═════ Input data

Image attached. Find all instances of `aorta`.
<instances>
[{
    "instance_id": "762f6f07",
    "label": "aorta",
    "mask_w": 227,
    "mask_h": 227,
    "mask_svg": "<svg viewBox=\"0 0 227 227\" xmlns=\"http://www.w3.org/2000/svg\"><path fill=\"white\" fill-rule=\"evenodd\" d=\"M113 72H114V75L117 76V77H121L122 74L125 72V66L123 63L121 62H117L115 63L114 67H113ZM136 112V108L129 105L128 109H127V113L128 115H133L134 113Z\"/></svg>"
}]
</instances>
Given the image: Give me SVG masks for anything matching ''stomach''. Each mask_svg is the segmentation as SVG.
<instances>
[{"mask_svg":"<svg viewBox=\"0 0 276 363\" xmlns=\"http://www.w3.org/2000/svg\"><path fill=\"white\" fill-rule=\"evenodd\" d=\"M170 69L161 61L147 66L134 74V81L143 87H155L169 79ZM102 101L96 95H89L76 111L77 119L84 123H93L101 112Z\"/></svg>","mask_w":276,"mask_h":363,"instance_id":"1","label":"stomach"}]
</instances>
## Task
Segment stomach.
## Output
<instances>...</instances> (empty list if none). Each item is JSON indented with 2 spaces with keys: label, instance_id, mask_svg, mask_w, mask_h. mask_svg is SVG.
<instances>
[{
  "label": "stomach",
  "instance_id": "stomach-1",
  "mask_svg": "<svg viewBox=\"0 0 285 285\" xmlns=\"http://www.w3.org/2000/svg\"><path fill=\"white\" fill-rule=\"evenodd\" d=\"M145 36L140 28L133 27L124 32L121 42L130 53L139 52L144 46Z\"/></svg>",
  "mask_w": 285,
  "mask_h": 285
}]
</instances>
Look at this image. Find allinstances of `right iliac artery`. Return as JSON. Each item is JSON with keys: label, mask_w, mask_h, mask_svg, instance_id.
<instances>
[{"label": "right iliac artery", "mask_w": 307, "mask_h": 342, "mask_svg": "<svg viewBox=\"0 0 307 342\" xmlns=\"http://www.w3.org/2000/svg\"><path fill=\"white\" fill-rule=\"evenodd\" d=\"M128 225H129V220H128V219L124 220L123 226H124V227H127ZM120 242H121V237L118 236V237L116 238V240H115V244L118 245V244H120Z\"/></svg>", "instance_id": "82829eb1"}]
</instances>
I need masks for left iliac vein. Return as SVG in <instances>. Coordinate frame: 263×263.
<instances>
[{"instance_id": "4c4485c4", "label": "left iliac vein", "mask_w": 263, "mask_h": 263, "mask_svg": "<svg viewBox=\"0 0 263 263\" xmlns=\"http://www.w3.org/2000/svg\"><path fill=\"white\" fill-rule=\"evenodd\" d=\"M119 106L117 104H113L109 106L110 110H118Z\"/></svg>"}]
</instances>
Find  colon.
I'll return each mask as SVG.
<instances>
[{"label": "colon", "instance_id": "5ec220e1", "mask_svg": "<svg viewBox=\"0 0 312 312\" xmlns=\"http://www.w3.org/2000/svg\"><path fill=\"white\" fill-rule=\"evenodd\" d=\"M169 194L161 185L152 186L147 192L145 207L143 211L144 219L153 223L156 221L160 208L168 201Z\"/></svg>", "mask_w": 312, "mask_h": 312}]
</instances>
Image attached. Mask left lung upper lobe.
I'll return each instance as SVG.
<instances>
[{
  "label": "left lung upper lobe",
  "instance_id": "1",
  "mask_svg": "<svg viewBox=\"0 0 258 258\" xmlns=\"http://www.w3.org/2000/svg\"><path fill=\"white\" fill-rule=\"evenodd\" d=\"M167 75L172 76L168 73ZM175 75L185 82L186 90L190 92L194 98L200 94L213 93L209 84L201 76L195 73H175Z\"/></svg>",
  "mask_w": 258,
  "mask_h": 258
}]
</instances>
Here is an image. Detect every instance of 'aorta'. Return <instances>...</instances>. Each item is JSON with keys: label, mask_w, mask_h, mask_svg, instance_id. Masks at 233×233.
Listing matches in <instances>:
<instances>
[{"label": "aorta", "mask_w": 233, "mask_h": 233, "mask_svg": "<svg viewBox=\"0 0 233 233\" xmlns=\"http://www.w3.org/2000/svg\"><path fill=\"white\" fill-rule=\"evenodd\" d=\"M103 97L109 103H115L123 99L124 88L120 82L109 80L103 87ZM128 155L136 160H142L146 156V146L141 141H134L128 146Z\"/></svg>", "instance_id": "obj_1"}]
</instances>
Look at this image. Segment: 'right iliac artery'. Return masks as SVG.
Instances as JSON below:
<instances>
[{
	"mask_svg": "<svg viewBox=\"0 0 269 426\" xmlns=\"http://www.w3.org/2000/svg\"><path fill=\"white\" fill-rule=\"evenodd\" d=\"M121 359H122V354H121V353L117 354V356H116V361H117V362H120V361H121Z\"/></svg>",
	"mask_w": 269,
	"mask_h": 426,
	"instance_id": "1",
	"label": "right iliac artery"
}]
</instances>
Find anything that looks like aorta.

══════════

● **Your objective**
Print the material word for word, with nothing left out.

● **The completed task**
Image attached. Find all instances of `aorta`.
<instances>
[{
    "instance_id": "762f6f07",
    "label": "aorta",
    "mask_w": 227,
    "mask_h": 227,
    "mask_svg": "<svg viewBox=\"0 0 227 227\" xmlns=\"http://www.w3.org/2000/svg\"><path fill=\"white\" fill-rule=\"evenodd\" d=\"M113 72H114V75L117 76V77H121L122 74L125 72V66L123 63L121 62H117L115 63L114 67H113ZM136 112V108L129 105L128 109H127V113L128 115H133L134 113Z\"/></svg>"
}]
</instances>
Given the image: Give me SVG masks for anything matching ''stomach''. Each mask_svg is the segmentation as SVG.
<instances>
[{"mask_svg":"<svg viewBox=\"0 0 276 363\" xmlns=\"http://www.w3.org/2000/svg\"><path fill=\"white\" fill-rule=\"evenodd\" d=\"M170 69L161 61L147 66L134 74V81L143 87H155L169 79ZM102 101L96 95H89L76 111L77 119L84 123H93L101 112Z\"/></svg>","mask_w":276,"mask_h":363,"instance_id":"1","label":"stomach"}]
</instances>
## Task
Segment stomach.
## Output
<instances>...</instances> (empty list if none). Each item is JSON indented with 2 spaces with keys: label, instance_id, mask_svg, mask_w, mask_h. mask_svg is SVG.
<instances>
[{
  "label": "stomach",
  "instance_id": "stomach-1",
  "mask_svg": "<svg viewBox=\"0 0 285 285\" xmlns=\"http://www.w3.org/2000/svg\"><path fill=\"white\" fill-rule=\"evenodd\" d=\"M145 36L140 28L133 27L124 32L121 42L130 53L139 52L144 46Z\"/></svg>",
  "mask_w": 285,
  "mask_h": 285
}]
</instances>
Look at this image. Find allinstances of `right iliac artery`. Return as JSON. Each item is JSON with keys: label, mask_w, mask_h, mask_svg, instance_id.
<instances>
[{"label": "right iliac artery", "mask_w": 307, "mask_h": 342, "mask_svg": "<svg viewBox=\"0 0 307 342\" xmlns=\"http://www.w3.org/2000/svg\"><path fill=\"white\" fill-rule=\"evenodd\" d=\"M128 225H129V220H128V219L124 220L123 226H124V227H127ZM120 242H121V237L118 236V237L116 238V240H115V244L118 245V244H120Z\"/></svg>", "instance_id": "82829eb1"}]
</instances>
I need masks for left iliac vein. Return as SVG in <instances>. Coordinate frame: 263×263.
<instances>
[{"instance_id": "4c4485c4", "label": "left iliac vein", "mask_w": 263, "mask_h": 263, "mask_svg": "<svg viewBox=\"0 0 263 263\" xmlns=\"http://www.w3.org/2000/svg\"><path fill=\"white\" fill-rule=\"evenodd\" d=\"M119 106L117 104H113L109 106L110 110H118Z\"/></svg>"}]
</instances>
Find  colon.
I'll return each mask as SVG.
<instances>
[{"label": "colon", "instance_id": "5ec220e1", "mask_svg": "<svg viewBox=\"0 0 312 312\" xmlns=\"http://www.w3.org/2000/svg\"><path fill=\"white\" fill-rule=\"evenodd\" d=\"M169 194L161 185L152 186L147 192L145 207L143 211L144 219L153 223L156 221L160 208L168 201Z\"/></svg>", "mask_w": 312, "mask_h": 312}]
</instances>
Image attached. Mask left lung upper lobe.
I'll return each instance as SVG.
<instances>
[{
  "label": "left lung upper lobe",
  "instance_id": "1",
  "mask_svg": "<svg viewBox=\"0 0 258 258\" xmlns=\"http://www.w3.org/2000/svg\"><path fill=\"white\" fill-rule=\"evenodd\" d=\"M167 75L172 76L168 73ZM175 75L185 82L186 90L190 92L194 98L200 94L213 93L209 84L201 76L195 73H175Z\"/></svg>",
  "mask_w": 258,
  "mask_h": 258
}]
</instances>
Here is an image. Detect every instance of 'aorta'. Return <instances>...</instances>. Each item is JSON with keys: label, mask_w, mask_h, mask_svg, instance_id. Masks at 233×233.
Listing matches in <instances>:
<instances>
[{"label": "aorta", "mask_w": 233, "mask_h": 233, "mask_svg": "<svg viewBox=\"0 0 233 233\" xmlns=\"http://www.w3.org/2000/svg\"><path fill=\"white\" fill-rule=\"evenodd\" d=\"M103 97L109 103H115L123 99L124 88L120 82L109 80L103 87ZM128 155L136 160H142L146 156V146L141 141H134L128 146Z\"/></svg>", "instance_id": "obj_1"}]
</instances>
Look at this image. Segment: 'right iliac artery'. Return masks as SVG.
Instances as JSON below:
<instances>
[{
	"mask_svg": "<svg viewBox=\"0 0 269 426\" xmlns=\"http://www.w3.org/2000/svg\"><path fill=\"white\" fill-rule=\"evenodd\" d=\"M121 359H122V354H121V353L117 354V356H116V361H117V362H120V361H121Z\"/></svg>",
	"mask_w": 269,
	"mask_h": 426,
	"instance_id": "1",
	"label": "right iliac artery"
}]
</instances>
Find anything that looks like aorta.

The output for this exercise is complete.